Comment parler du monde ouvrier, de ces classes dont on ne doit plus parler, de la société, du monde, sans tomber dans les clichés, sans faire ce qui a déjà été fait cent fois ? C’est à cette question que répond brillamment, par une écriture à la fois intelligente, sensible et fine l’auteur Jérôme Richer. Il n’y a rien de plus universel et de moins intime que le monde du travail. Pourtant, Défaut de fabrication fait entrer ces questions qui nous concernent tous dans le microcosme du couple.

Cette intimité, il fallait dès lors la traduire sur scène. Yvan Rihs, dans sa mise en scène, choisit un décor on ne peut plus simple : une cuisine blanche, la plus banale qui soit, avec une table et trois chaises au milieu. Défaut de fabrication raconte une fêlure, quelque chose qui se brise, un ordre établi qui ne tient plus. Elle est d’abord à peine visible, à peine sentie. Puis, elle devient de plus en plus grande. Les détails sur scène la retranscrivent. Il y a d’abord cette vaisselle en train de sécher que Monsieur bouscule, ces bières qui tombent dans le frigo, jusqu’aux meubles qui bougent. Cette maladresse est aussi le symbole que Monsieur n’a rien à faire dans cette cuisine. Au-delà de sa place dans ce lieu, c’est sa place dans la société qui est remise en cause. Lui, l’ouvrier, celui qui connaît le mieux sa machine, est-il capable de faire autre chose ? À l’inverse, quelqu’un peut-il le remplacer et faire son travail aussi bien ? Ce sont là les enjeux de Défaut de fabrication. À sa manière, tout en douceur, cette pièce interroge sur la place de chacun, sur ces classes dont on ne doit plus parler et qui sont pourtant encore bien réelles. Pour illustrer ceci, il n’y a qu’à voir la jalousie de Madame envers sa fille, cette fille de femme de ménage qui a fait de hautes études. Madame la renie, elle n’est plus sa fille. Comme un symbole de cette frontière quasi-infranchissable.

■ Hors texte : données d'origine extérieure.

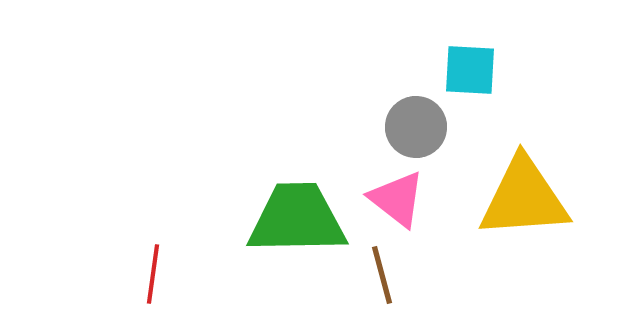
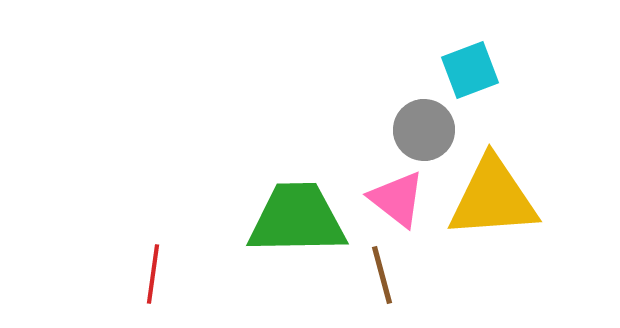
cyan square: rotated 24 degrees counterclockwise
gray circle: moved 8 px right, 3 px down
yellow triangle: moved 31 px left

Défaut de fabrication, c’est aussi une pièce qui parle de la routine. Routine du couple, routine de la vie, routine du travail, Tout est réglé au millimètre : Monsieur doit rentrer à une certaine heure, Madame regarde tranquillement son feuilleton, elle préparera plus tard à manger. Cette routine, ces journées qui se répètent, cette cuisine ; on a l’impression d’y voir nos grands-parents. Pendant un moment, on n’est pas sûr de bien comprendre, comme les deux personnages. Les dialogues semblent eux aussi entendus, sans originalité, banaux. Puis, petit à petit, les langues se délient, on apprend les drames traversés par le couple, on comprend ce qui ne va pas, que cette routine ne leur convient plus. Se produit alors un événement que je ne peux raconter ici sans en dévoiler trop. Et puis…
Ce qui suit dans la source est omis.